A few years into the company, we hit our first rough patch with product and customers. But instead of overworking my teams, I helped employees feel empowered. People talk a lot about the importance of creating a culture, a driver of true growth. But if you have the foundations of shared trust, a shared journey, and a shared sense of mission, the culture takes care of itself.

Since the early days of Zuora, we’ve had a number of former employees boomerang back. When we held an offsite meeting for managers prior to going public, one of our long-term investors said to me, “”If I used one word to characterize this company, it is ‘grittiness.’” What did we do next? We downloaded a copy of the movie “True Grit” and watched it. Our employees, ZEOs (CEOs of their own career) are game changers, innovators, and leaders with grit and determination to make things happen — this is how we became a successful public company today.

What is your monetization model? How do you monetize your community of users? Have you considered other monetization options? Why did you not use those?

As a company, we practice what we preach. Zuora offers its platform services at a fee and leverages usage-based pricing for its offerings, a monetization model that we help our customers achieve.
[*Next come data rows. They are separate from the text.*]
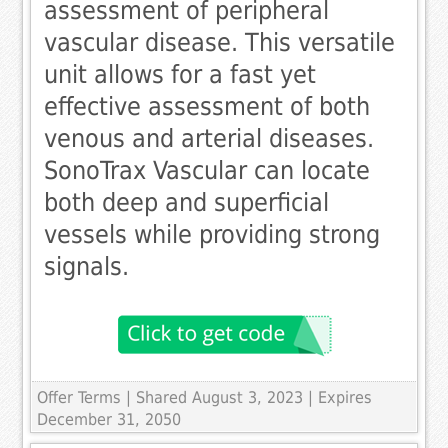
assessment of peripheral
vascular disease. This versatile
unit allows for a fast yet
effective assessment of both
venous and arterial diseases.
SonoTrax Vascular can locate
both deep and superficial
vessels while providing strong
signals.
Offer Terms
| Shared August 3, 2023 | Expires
December 31, 2050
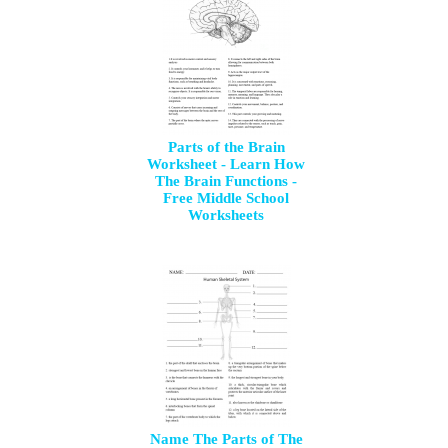
Parts of the Brain
Worksheet - Learn How
The Brain Functions -
Free Middle School
Worksheets
Name The Parts of The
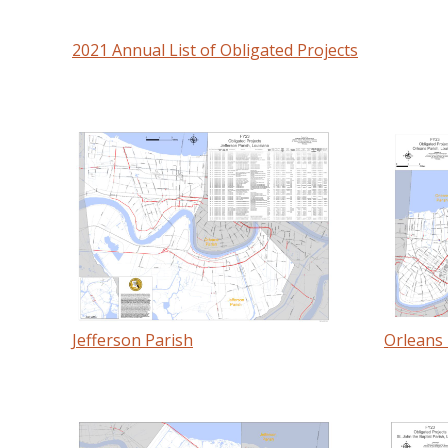
2021 Annual List of Obligated Projects
Jefferson Parish
Orleans 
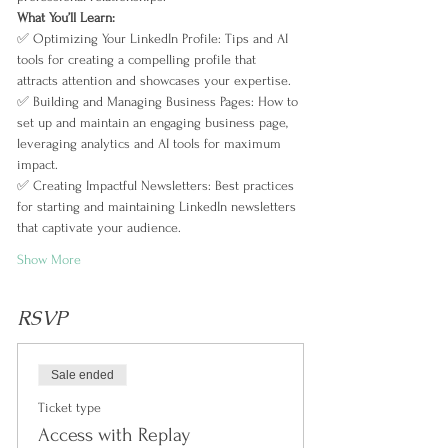
What You’ll Learn:  
✅ Optimizing Your LinkedIn Profile: Tips and AI 
tools for creating a compelling profile that 
attracts attention and showcases your expertise.  
✅ Building and Managing Business Pages: How to 
set up and maintain an engaging business page, 
leveraging analytics and AI tools for maximum 
impact.  
✅ Creating Impactful Newsletters: Best practices 
for starting and maintaining LinkedIn newsletters 
that captivate your audience.  
Show More
RSVP
Sale ended
Ticket type
Access with Replay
In fact, having some element of usage-based pricing helps companies grow faster. Our own research, based on the world’s largest cohort of successful subscription businesses, found that companies using usage-based pricing making up between 1–50% of their overall revenue grew by 28% year-on-year. That is 1.5x higher compared to companies with no usage-based pricing at all, and 1.2x higher compared to companies with more than 50% of revenue coming from usage.

Can you share a story about the funniest mistake you made when you were first starting? Can you tell us what lessons or ‘take aways’ you learned from that?

In the early years of Zuora, my CFO Tyler Sloat and I presented a plan for the upcoming year to our board. We were feeling pumped up about our business. Things were going well, and we had an aggressive growth plan that we thought our venture investors would love. We got up there, nailed our presentation, and looked around the room. The reaction was, shall we say, muted. There were several actual frowns. After an awkward silence, one of the board members said “So, let me get this straight. You want to spend more money, in order to grow less? What is wrong with you guys?”

The board agreed to give us sixty more days to present again. Regrouping, Tyler and I realized that we weren’t explaining things the right way. We had delivered the plan using a traditional financial model, a pro-forma income statement that was backwards looking, and couldn’t show the return we would be making on our growth investments. We also realized that we needed better benchmarks. But to do benchmarking right, we needed to be able to use publicly available financial statements.

In the end, we actually came up with a whole new Subscription Economy income statement — something that was well-received from our board.

Can you tell us a story about the hard times that you faced when you first started your journey? Did you ever consider giving up? Where did you get the drive to continue even though things were so hard?

Long before our IPO, we hit an incredible growth spurt. However, our cloud infrastructure wasn’t able to meet incoming demand and our engineering teams weren’t able to keep pace with various features on our product roadmap. As you can imagine, our customers were not happy, some of our first employees left the company and our investors were anxious.

Giving up wasn’t something that ever crossed my mind. Along with the help with my leadership team, we empowered employees to collaborate and remove any existing department silos and facilitated an environment of trust and a shared sense of mission. We pushed through the rough patch and went public in 2018.

How can our readers follow you on social media?

○ Twitter: @TienTzuo

○ LinkedIn: Tien Tzuo

Thank you for all of these great insights!


“5 Lessons I Learned When I Created My SAAS”, with Tien Tzuo and Mitch Russo was originally published in Authority Magazine on Medium, where people are continuing the conversation by highlighting and responding to this story.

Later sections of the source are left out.